Black Ranching Frontiers

Black Ranching Frontiers

Author: Andrew Sluyter

Publisher: Yale University Press

Published: 2012-10-30

Total Pages: 244

ISBN-13: 0300183232

DOWNLOAD EBOOK

DIVIn this groundbreaking book Andrew Sluyter demonstrates for the first time that Africans played significant creative roles in establishing open-range cattle ranching in the Americas. In so doing, he provides a new way of looking at and studying the history of land, labor, property, and commerce in the Atlantic world./div DIVSluyter shows that Africans’ ideas and creativity helped to establish a production system so fundamental to the environmental and social relations of the American colonies that the consequences persist to the present.

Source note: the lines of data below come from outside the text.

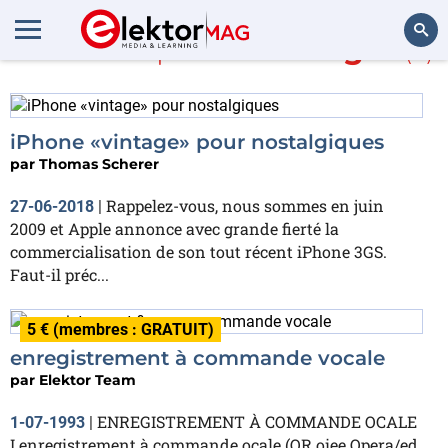
En savoir plus sur
Gadget
(2)
Rechercher
iPhone «vintage» pour nostalgiques
par
Thomas Scherer
Rappelez-vous, nous sommes en juin
27-06-2018
|
2009 et Apple annonce avec grande fierté la
commercialisation de son tout récent iPhone 3GS.
Faut-il préc...
5 € (membres : GRATUIT)
enregistrement à commande vocale
par
Elektor Team
ENREGISTREMENT À COMMANDE OCALE
1-07-1993
|
Lenregistrement à commande ocale (OR oiee Opera/ed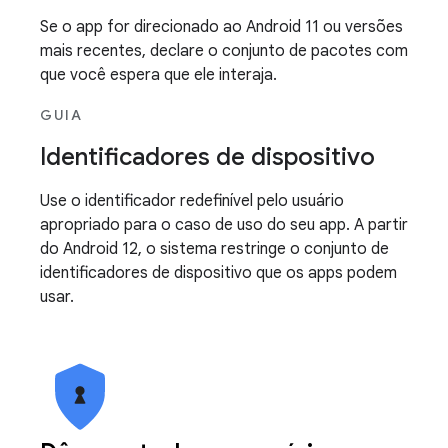
Se o app for direcionado ao Android 11 ou versões
mais recentes, declare o conjunto de pacotes com
que você espera que ele interaja.
GUIA
Identificadores de dispositivo
Use o identificador redefinível pelo usuário
apropriado para o caso de uso do seu app. A partir
do Android 12, o sistema restringe o conjunto de
identificadores de dispositivo que os apps podem
usar.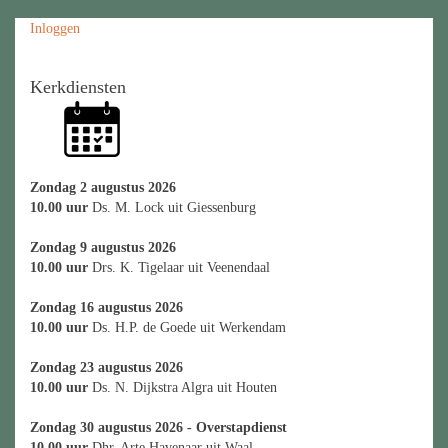
Inloggen
Kerkdiensten
Zondag 2 augustus 2026
10.00 uur
Ds. M. Lock uit Giessenburg
Zondag 9 augustus 2026
10.00 uur
Drs. K. Tigelaar uit Veenendaal
Zondag 16 augustus 2026
10.00 uur
Ds. H.P. de Goede uit Werkendam
Zondag 23 augustus 2026
10.00 uur
Ds. N. Dijkstra Algra uit Houten
Zondag 30 augustus 2026 - Overstapdienst
10.00 uur
Dhr. Arte Havenaar uit Waal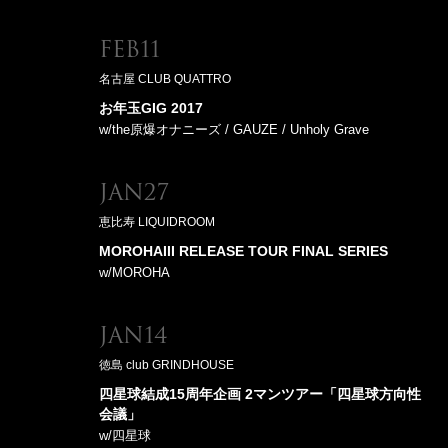
Feb11
名古屋 CLUB QUATTRO
お年玉GIG 2017
w/the原爆オナニーズ / GAUZE / Unholy Grave
Jan27
恵比寿 LIQUIDROOM
MOROHAIII RELEASE TOUR FINAL SERIES
w/MOROHA
Jan14
徳島 club GRINDHOUSE
四星球結成15周年企画 2マンツアー「四星球方向性
会議」
w/四星球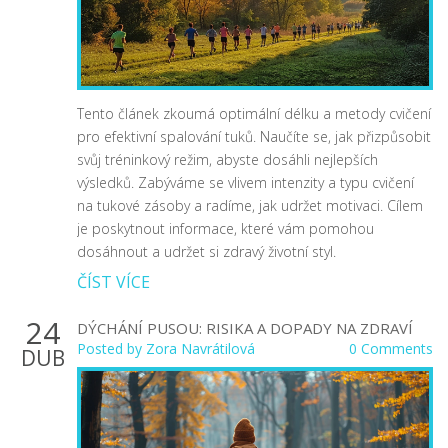
Tento článek zkoumá optimální délku a metody cvičení
pro efektivní spalování tuků. Naučíte se, jak přizpůsobit
svůj tréninkový režim, abyste dosáhli nejlepších
výsledků. Zabýváme se vlivem intenzity a typu cvičení
na tukové zásoby a radíme, jak udržet motivaci. Cílem
je poskytnout informace, které vám pomohou
dosáhnout a udržet si zdravý životní styl.
ČÍST VÍCE
24
DÝCHÁNÍ PUSOU: RISIKA A DOPADY NA ZDRAVÍ
Posted by
Zora Navrátilová
0 Comments
DUB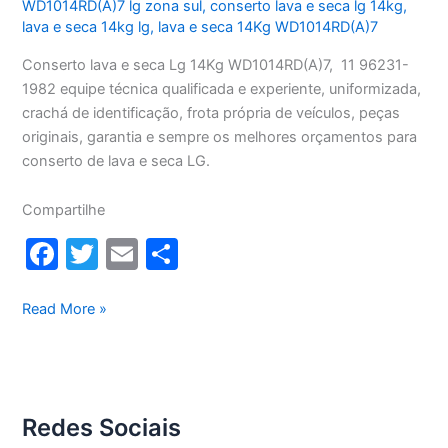
WD1014RD(A)7 lg zona sul
,
conserto lava e seca lg 14kg
,
lava e seca 14kg lg
,
lava e seca 14Kg WD1014RD(A)7
Conserto lava e seca Lg 14Kg WD1014RD(A)7, 11 96231-
1982 equipe técnica qualificada e experiente, uniformizada,
crachá de identificação, frota própria de veículos, peças
originais, garantia e sempre os melhores orçamentos para
conserto de lava e seca LG.
Compartilhe
F
T
E
S
a
w
m
h
c
itt
ai
ar
Conserto
Read More »
lava
e
er
l
e
e
b
seca
o
Lg
Redes Sociais
14Kg
o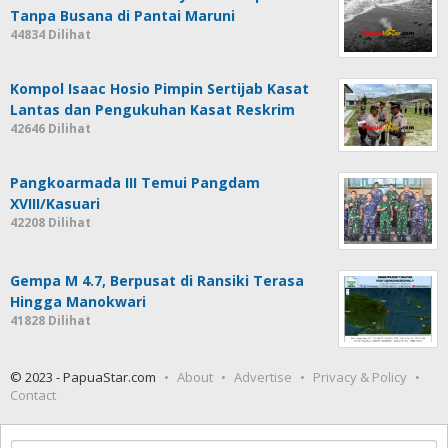
Tanpa Busana di Pantai Maruni
44834 Dilihat
Kompol Isaac Hosio Pimpin Sertijab Kasat
Lantas dan Pengukuhan Kasat Reskrim
42646 Dilihat
Pangkoarmada III Temui Pangdam
XVIII/Kasuari
42208 Dilihat
Gempa M 4.7, Berpusat di Ransiki Terasa
Hingga Manokwari
41828 Dilihat
© 2023 - PapuaStar.com
About
Advertise
Privacy & Policy
Contact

He examines various methods of cattle production, compares these methods to those used in Europe and the Americas, and traces the networks of actors that linked that Atlantic world. The use of archival documents, material culture items, and ecological relationships between landscape elements make this book a methodologically and substantively original contribution to Atlantic, African-American, and agricultural history./div


Artificial Intelligence Techniques in IoT Sensor Networks

Artificial Intelligence Techniques in IoT Sensor Networks

Author: Mohamed Elhoseny

Publisher: CRC Press

Published: 2020-12-22

Total Pages: 232

ISBN-13: 1000318702

DOWNLOAD EBOOK

Artificial Intelligence Techniques in IoT Sensor Networks is a technical book which can be read by researchers, academicians, students and professionals interested in artificial intelligence (AI), sensor networks and Internet of Things (IoT). This book is intended to develop a shared understanding of applications of AI techniques in the present and near term. The book maps the technical impacts of AI technologies, applications and their implications on the design of solutions for sensor networks. This text introduces researchers and aspiring academicians to the latest developments and trends in AI applications for sensor networks in a clear and well-organized manner. It is mainly useful for research scholars in sensor networks and AI techniques. In addition, professionals and practitioners working on the design of real-time applications for sensor networks may benefit directly from this book. Moreover, graduate and master’s students of any departments related to AI, IoT and sensor networks can find this book fascinating for developing expert systems or real-time applications. This book is written in a simple and easy language, discussing the fundamentals, which relieves the requirement of having early backgrounds in the field. From this expectation and experience, many libraries will be interested in owning copies of this work.